Three teen brothers murdered their mother because they didn’t want to play a game of Yahtzee! The boys not only killed their mother but hid her remains for a week! According to reports the 17-year-old strangled her mother when she mentioned playing the game then the 18 year-old brother put a bag around the mother’s head and tightened a belt around her neck. After that went down their 25 year-old half brother drove the woman’s remains out of state to hide her  for months until the frozen ground was soft enough to bury her. Read more about this sick story and where it happened after the jump.

@Julie1205

Police have arrested three brothers in Minnesota for allegedly slaying their mother on Christmas because she wanted to play Yahtzee and they didn’t.

The brothers are also accused of hiding their mother’s remains, which were discovered buried in the family’s backyard last week.

Jacob Cobb, 17, allegedly strangled mom Tamara Lee Mason on the living room floor when she suggested that her sons play the board game in the rural town of Alberta last Christmas, the Star-Tribune in Minneapolis reported.

Then he or his brother Andrew, 18, placed a plastic bag over her head and tightened a belt around her neck, TV station KARE said.

Their half-brother Dylan C. Clemens, 25, drove Mason’s remains to South Dakota and back to Minnesota, hiding her body for months in a garbage can in a shed until the frozen ground softened enough to bury her in the backyard, police claimed.

“It is very strange,” Stevens County Sheriff Randy Willis said Tuesday. “She wanted to play Yahtzee and they didn’t. That seemed to be, in their minds, what expedited her sudden demise.”

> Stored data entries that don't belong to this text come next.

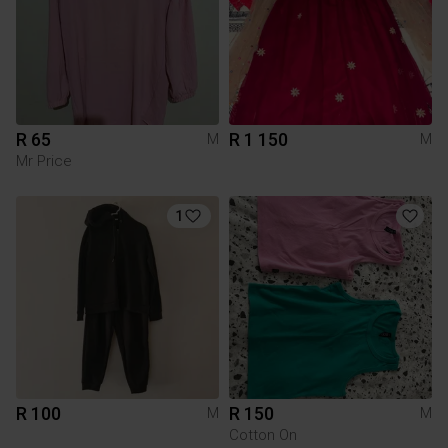
R 65
R 1 150
M
M
Mr Price
1
R 100
R 150
M
M
Cotton On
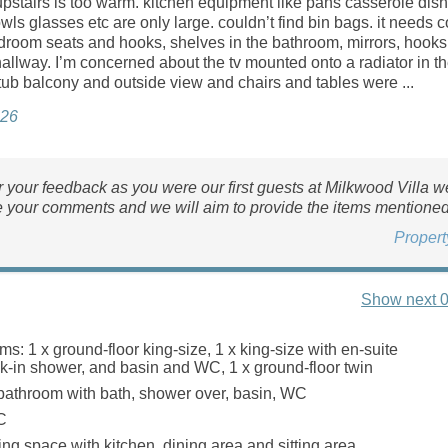
pstairs is too warm. kitchen equipment like pans casserole dish
wls glasses etc are only large. couldn’t find bin bags. it needs c
droom seats and hooks, shelves in the bathroom, mirrors, hooks
allway. I’m concerned about the tv mounted onto a radiator in t
tub balcony and outside view and chairs and tables were ...
026
 your feedback as you were our first guests at Milkwood Villa we
e your comments and we will aim to provide the items mentioned
Proper
Show next 0
s: 1 x ground-floor king-size, 1 x king-size with en-suite
lk-in shower, and basin and WC, 1 x ground-floor twin
bathroom with bath, shower over, basin, WC
C
ing space with kitchen, dining area and sitting area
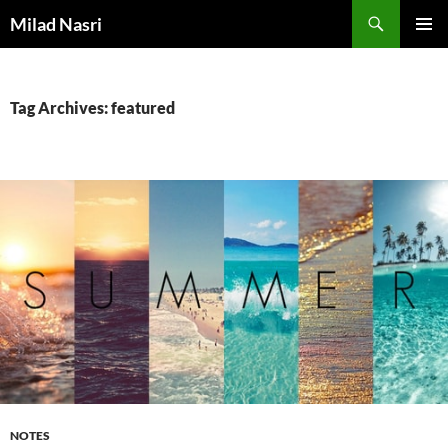
Skip
Search
Milad Nasri
to
PRIMAR
content
MENU
Tag Archives: featured
NOTES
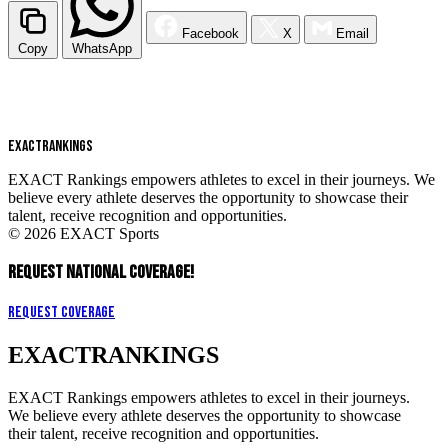
Facebook
X
Email
Copy
WhatsApp
EXACT
RANKINGS
EXACT Rankings empowers athletes to excel in their journeys. We
believe every athlete deserves the opportunity to showcase their
talent, receive recognition and opportunities.
© 2026 EXACT Sports
REQUEST NATIONAL COVERAGE!
Request Coverage
EXACT
RANKINGS
EXACT Rankings empowers athletes to excel in their journeys.
We believe every athlete deserves the opportunity to showcase
their talent, receive recognition and opportunities.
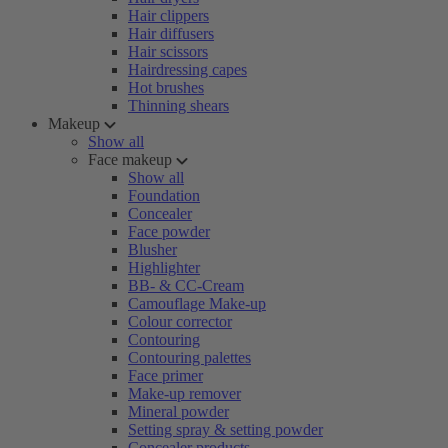
Hair clippers
Hair diffusers
Hair scissors
Hairdressing capes
Hot brushes
Thinning shears
Makeup
Show all
Face makeup
Show all
Foundation
Concealer
Face powder
Blusher
Highlighter
BB- & CC-Cream
Camouflage Make-up
Colour corrector
Contouring
Contouring palettes
Face primer
Make-up remover
Mineral powder
Setting spray & setting powder
Concealer products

Jacob Cobb was held in juvenile court for second-degree murder while Andrew and Clemens were charged with being an accessory to murder after the fact, the Weekly Vice said.

The Cobbs were arrested on Friday. Police charged Clemens for his role on Tuesday, the Associated Press reported.

Clemens told police that Mason was missing on Dec. 27 and allegedly claimed that she left the family on Christmas because no one wanted to play Yahtzee with her.

Several times authorities questioned Clemens about Mason’s disappearance, but he stuck to the story that she was missing. But on July 6, he caved and revealed the grisly details of her death, the Star-Tribune said.